Regardless, Yes I do believe Christ will be returning soon. Just not VERY soon.


----------



## Glacial (Jun 16, 2010)

I am an atheist but used to be a christian and I have studied the Bible in depth and all that talk of "hunger, wars, earthquakes" etc--has always been used as an "end-time" prophet. But when have those things not been issues in the history of the world? Those issues have always been issues.


----------



## erasercrumbs (Dec 17, 2009)

When it happens, no one will see it coming, and it will be in a form that very few people will comprehend.


----------



## Albert11 (Jun 11, 2011)

I often pray that Jesus would come soon. That may be wrong---I don't know. But I know the end will come for everyone----sooner or later.  I'd rather be changed "in the twinkling of an eye" and caught up into heaven than die a slow painful death but-----however and whenever I get to be with Jesus it will be a good day. 

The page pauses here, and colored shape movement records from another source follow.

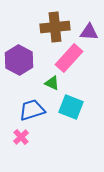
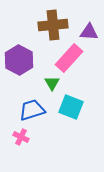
brown cross: moved 2 px left, 2 px up
green triangle: rotated 35 degrees clockwise
pink cross: rotated 21 degrees counterclockwise
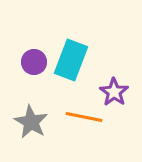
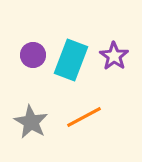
purple circle: moved 1 px left, 7 px up
purple star: moved 36 px up
orange line: rotated 39 degrees counterclockwise
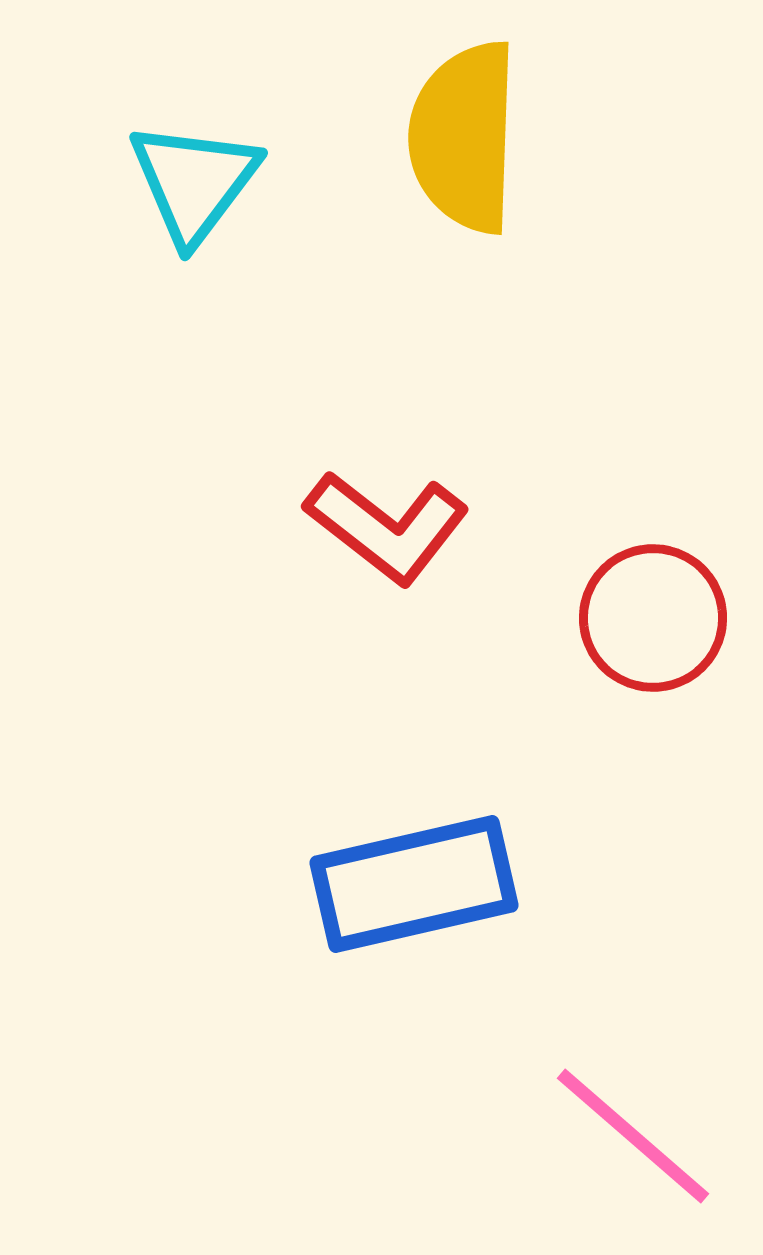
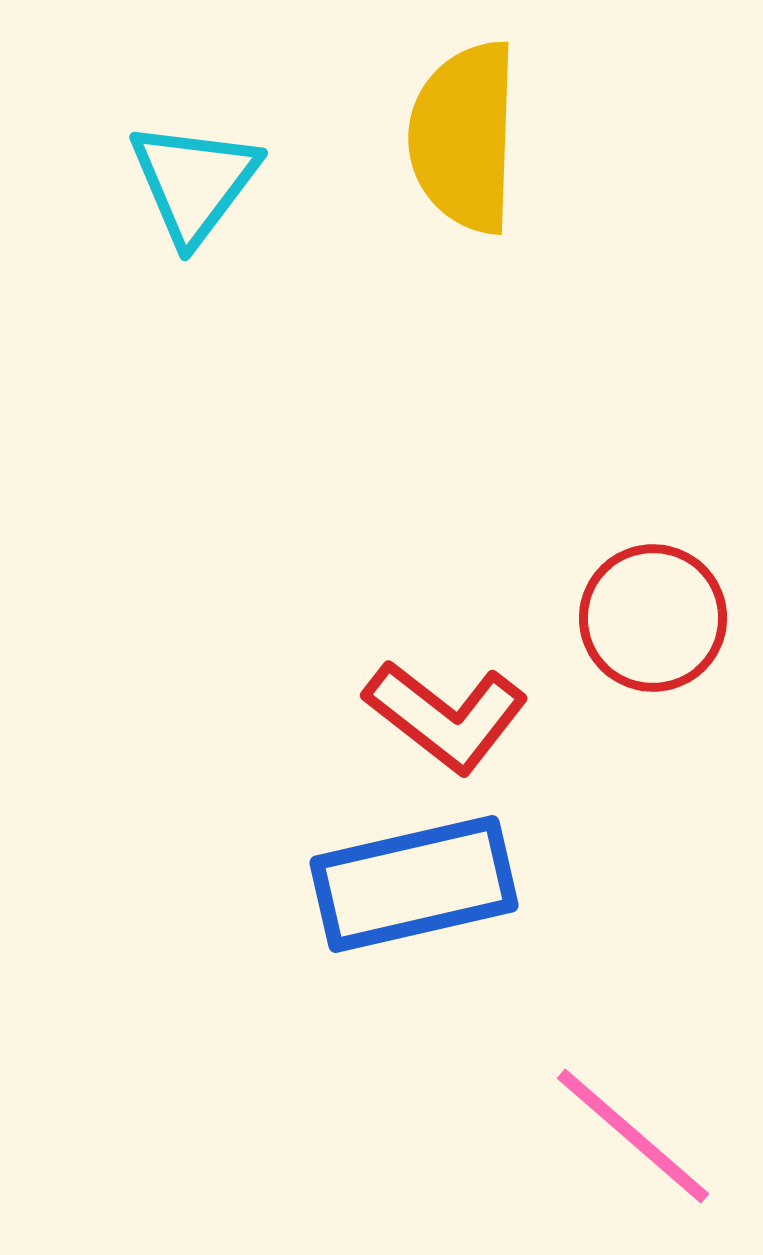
red L-shape: moved 59 px right, 189 px down
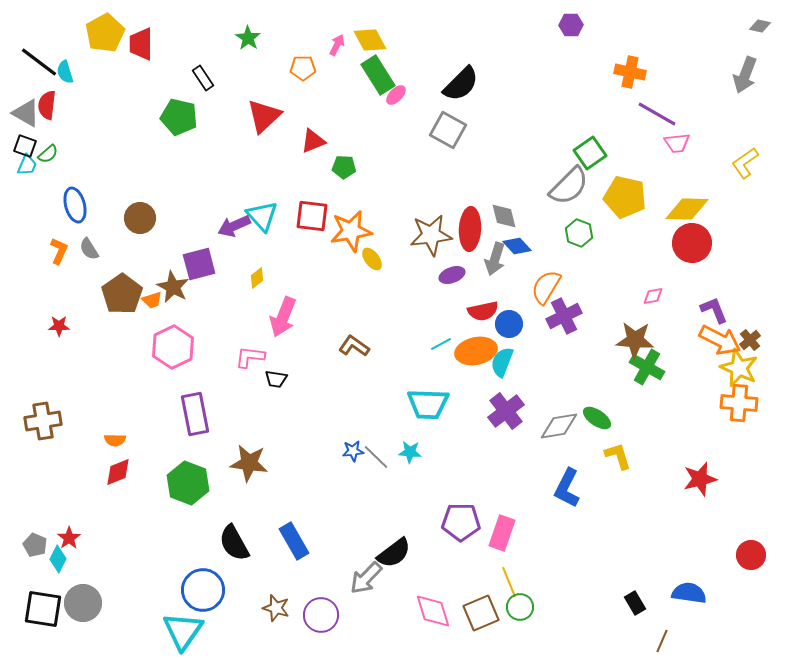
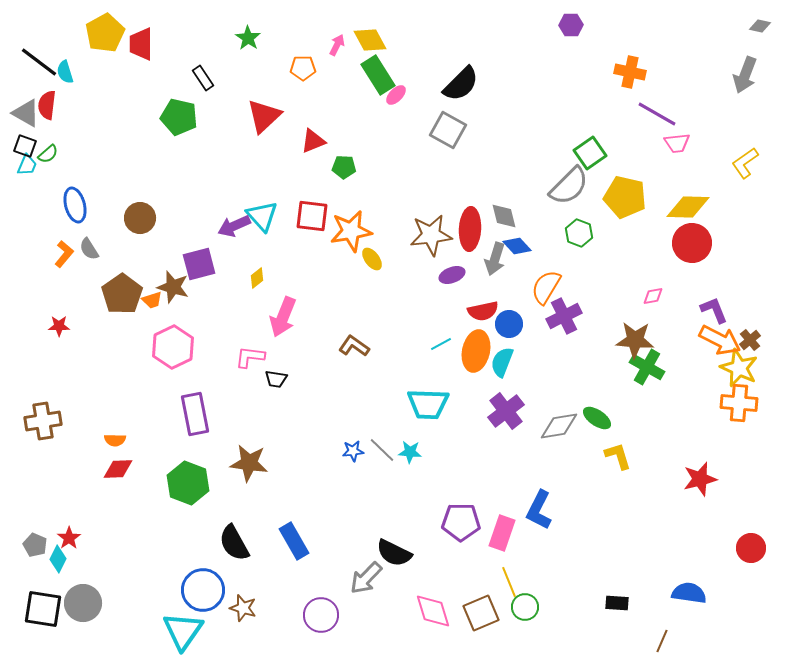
yellow diamond at (687, 209): moved 1 px right, 2 px up
orange L-shape at (59, 251): moved 5 px right, 3 px down; rotated 16 degrees clockwise
brown star at (173, 287): rotated 12 degrees counterclockwise
orange ellipse at (476, 351): rotated 66 degrees counterclockwise
gray line at (376, 457): moved 6 px right, 7 px up
red diamond at (118, 472): moved 3 px up; rotated 20 degrees clockwise
blue L-shape at (567, 488): moved 28 px left, 22 px down
black semicircle at (394, 553): rotated 63 degrees clockwise
red circle at (751, 555): moved 7 px up
black rectangle at (635, 603): moved 18 px left; rotated 55 degrees counterclockwise
green circle at (520, 607): moved 5 px right
brown star at (276, 608): moved 33 px left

Spreading Gods good news of salvation has become more difficult these days. There is so much hatred and resistance---it is heartbreaking.

And many of us that think we suffer----have never really seen true suffering. Have never experienced the extreme brutal evil in the world. It makes me feel helpless when I see such suffering---and realize the only thing I can do is pray for the world. 

Even in my close surroundings I see things that boggle my mind. I have an extremely sensitive heart and often get overwhelmed with grief when I see the unnecessary cruelty and ignorance in our own communities. 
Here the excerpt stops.